__YOUR GOAL__
Some entries follow. Reproduce exactly the lines starting at the one with "смог покинуть лёд без помощи медицинского" and stopping after the one with "тренировкам.".

__DATA EXTRACTS__
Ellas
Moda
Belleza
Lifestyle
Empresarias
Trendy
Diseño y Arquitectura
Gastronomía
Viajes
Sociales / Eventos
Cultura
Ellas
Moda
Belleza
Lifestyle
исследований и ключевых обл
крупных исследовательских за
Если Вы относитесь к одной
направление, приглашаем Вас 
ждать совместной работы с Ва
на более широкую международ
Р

---

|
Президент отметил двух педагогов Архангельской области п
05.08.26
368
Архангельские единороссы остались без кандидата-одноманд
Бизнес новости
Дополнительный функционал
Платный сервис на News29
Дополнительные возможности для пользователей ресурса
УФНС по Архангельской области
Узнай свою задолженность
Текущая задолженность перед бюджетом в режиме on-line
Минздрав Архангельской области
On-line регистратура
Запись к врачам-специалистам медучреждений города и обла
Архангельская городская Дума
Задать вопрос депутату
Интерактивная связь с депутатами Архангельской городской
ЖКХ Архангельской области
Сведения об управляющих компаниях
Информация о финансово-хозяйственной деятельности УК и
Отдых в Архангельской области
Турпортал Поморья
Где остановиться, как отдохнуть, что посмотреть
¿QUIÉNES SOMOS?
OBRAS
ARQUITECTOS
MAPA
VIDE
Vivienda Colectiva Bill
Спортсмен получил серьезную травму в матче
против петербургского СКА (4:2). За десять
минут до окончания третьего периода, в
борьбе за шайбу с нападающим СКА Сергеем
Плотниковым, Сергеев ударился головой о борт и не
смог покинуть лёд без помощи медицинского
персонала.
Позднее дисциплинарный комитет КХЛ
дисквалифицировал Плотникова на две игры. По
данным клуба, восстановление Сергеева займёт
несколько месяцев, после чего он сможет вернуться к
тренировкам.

---

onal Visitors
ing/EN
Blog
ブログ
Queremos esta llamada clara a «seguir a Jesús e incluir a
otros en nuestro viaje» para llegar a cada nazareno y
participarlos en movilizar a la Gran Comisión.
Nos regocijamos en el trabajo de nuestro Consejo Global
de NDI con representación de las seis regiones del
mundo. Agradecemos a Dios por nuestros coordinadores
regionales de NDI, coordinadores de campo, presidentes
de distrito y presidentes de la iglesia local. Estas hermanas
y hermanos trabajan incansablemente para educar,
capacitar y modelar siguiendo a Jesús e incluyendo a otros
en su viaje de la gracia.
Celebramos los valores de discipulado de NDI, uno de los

__RESPONSE TO THE TASK__
смог покинуть лёд без помощи медицинского
персонала.
Позднее дисциплинарный комитет КХЛ
дисквалифицировал Плотникова на две игры. По
данным клуба, восстановление Сергеева займёт
несколько месяцев, после чего он сможет вернуться к
тренировкам.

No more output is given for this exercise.